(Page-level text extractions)
* * * * *

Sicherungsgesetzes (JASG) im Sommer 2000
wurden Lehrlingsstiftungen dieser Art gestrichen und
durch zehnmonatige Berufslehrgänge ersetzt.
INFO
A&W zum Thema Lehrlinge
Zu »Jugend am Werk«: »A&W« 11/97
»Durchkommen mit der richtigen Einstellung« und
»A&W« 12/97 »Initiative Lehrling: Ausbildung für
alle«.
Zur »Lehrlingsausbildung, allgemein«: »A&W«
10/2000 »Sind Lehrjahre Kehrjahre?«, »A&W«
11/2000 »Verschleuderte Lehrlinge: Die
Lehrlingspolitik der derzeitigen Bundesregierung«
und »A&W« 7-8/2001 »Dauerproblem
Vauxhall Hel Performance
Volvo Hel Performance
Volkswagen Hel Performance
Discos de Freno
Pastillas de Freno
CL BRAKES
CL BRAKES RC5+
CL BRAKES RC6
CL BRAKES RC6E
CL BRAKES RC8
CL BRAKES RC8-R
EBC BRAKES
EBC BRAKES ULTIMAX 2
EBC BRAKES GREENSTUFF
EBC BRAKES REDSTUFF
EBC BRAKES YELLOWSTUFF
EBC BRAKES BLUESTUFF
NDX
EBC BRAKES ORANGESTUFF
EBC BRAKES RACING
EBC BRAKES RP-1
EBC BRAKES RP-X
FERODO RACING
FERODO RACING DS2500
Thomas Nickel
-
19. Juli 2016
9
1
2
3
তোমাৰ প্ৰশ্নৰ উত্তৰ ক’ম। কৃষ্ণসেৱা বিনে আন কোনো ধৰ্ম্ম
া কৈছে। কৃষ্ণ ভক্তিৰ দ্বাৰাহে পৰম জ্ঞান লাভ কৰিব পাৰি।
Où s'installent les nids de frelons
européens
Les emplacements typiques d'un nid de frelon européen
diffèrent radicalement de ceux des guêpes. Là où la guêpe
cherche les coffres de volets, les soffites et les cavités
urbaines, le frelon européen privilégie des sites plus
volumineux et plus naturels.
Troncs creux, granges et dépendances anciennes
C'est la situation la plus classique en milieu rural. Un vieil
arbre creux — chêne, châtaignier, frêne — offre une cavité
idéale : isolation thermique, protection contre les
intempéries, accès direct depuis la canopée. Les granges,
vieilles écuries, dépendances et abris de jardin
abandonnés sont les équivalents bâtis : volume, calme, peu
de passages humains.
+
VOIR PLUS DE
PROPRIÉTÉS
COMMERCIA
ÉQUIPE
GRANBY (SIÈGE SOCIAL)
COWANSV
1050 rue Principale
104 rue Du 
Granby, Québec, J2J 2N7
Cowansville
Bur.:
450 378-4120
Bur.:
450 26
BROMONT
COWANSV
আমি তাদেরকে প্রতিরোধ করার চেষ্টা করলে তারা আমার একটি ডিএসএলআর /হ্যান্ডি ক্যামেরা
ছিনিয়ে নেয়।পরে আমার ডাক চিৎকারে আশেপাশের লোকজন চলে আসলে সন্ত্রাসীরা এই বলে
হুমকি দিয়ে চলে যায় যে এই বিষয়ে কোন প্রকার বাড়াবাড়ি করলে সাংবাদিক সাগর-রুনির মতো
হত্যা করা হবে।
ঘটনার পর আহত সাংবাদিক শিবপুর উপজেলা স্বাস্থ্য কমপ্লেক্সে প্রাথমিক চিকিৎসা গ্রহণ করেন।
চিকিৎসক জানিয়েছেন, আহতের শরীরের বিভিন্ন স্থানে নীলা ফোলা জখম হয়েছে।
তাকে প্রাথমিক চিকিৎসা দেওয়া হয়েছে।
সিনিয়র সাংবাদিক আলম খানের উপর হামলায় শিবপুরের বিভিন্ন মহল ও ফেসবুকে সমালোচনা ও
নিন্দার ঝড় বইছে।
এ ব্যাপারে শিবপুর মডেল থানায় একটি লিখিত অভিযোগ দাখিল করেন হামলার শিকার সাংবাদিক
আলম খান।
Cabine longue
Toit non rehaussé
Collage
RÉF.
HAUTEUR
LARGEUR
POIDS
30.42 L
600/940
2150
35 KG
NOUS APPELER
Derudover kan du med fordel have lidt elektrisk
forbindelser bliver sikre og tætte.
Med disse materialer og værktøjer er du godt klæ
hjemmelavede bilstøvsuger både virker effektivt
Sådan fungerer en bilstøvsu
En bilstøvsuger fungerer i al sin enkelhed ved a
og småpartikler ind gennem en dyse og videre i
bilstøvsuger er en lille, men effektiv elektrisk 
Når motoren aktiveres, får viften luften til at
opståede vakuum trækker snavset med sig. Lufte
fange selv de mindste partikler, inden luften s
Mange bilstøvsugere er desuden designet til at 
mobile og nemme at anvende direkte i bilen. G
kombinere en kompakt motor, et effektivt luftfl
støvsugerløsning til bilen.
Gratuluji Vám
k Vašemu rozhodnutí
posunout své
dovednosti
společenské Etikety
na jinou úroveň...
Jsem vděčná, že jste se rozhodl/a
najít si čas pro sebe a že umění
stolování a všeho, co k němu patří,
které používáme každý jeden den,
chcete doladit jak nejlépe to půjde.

* * * * *

Transcribe only the lines from the beginning of the entries to the line with "idéale : isolation", inclusive, exactly as written.

» Solution to the problem
Sicherungsgesetzes (JASG) im Sommer 2000
wurden Lehrlingsstiftungen dieser Art gestrichen und
durch zehnmonatige Berufslehrgänge ersetzt.
INFO
A&W zum Thema Lehrlinge
Zu »Jugend am Werk«: »A&W« 11/97
»Durchkommen mit der richtigen Einstellung« und
»A&W« 12/97 »Initiative Lehrling: Ausbildung für
alle«.
Zur »Lehrlingsausbildung, allgemein«: »A&W«
10/2000 »Sind Lehrjahre Kehrjahre?«, »A&W«
11/2000 »Verschleuderte Lehrlinge: Die
Lehrlingspolitik der derzeitigen Bundesregierung«
und »A&W« 7-8/2001 »Dauerproblem
Vauxhall Hel Performance
Volvo Hel Performance
Volkswagen Hel Performance
Discos de Freno
Pastillas de Freno
CL BRAKES
CL BRAKES RC5+
CL BRAKES RC6
CL BRAKES RC6E
CL BRAKES RC8
CL BRAKES RC8-R
EBC BRAKES
EBC BRAKES ULTIMAX 2
EBC BRAKES GREENSTUFF
EBC BRAKES REDSTUFF
EBC BRAKES YELLOWSTUFF
EBC BRAKES BLUESTUFF
NDX
EBC BRAKES ORANGESTUFF
EBC BRAKES RACING
EBC BRAKES RP-1
EBC BRAKES RP-X
FERODO RACING
FERODO RACING DS2500
Thomas Nickel
-
19. Juli 2016
9
1
2
3
তোমাৰ প্ৰশ্নৰ উত্তৰ ক’ম। কৃষ্ণসেৱা বিনে আন কোনো ধৰ্ম্ম
া কৈছে। কৃষ্ণ ভক্তিৰ দ্বাৰাহে পৰম জ্ঞান লাভ কৰিব পাৰি।
Où s'installent les nids de frelons
européens
Les emplacements typiques d'un nid de frelon européen
diffèrent radicalement de ceux des guêpes. Là où la guêpe
cherche les coffres de volets, les soffites et les cavités
urbaines, le frelon européen privilégie des sites plus
volumineux et plus naturels.
Troncs creux, granges et dépendances anciennes
C'est la situation la plus classique en milieu rural. Un vieil
arbre creux — chêne, châtaignier, frêne — offre une cavité
idéale : isolation thermique, protection contre les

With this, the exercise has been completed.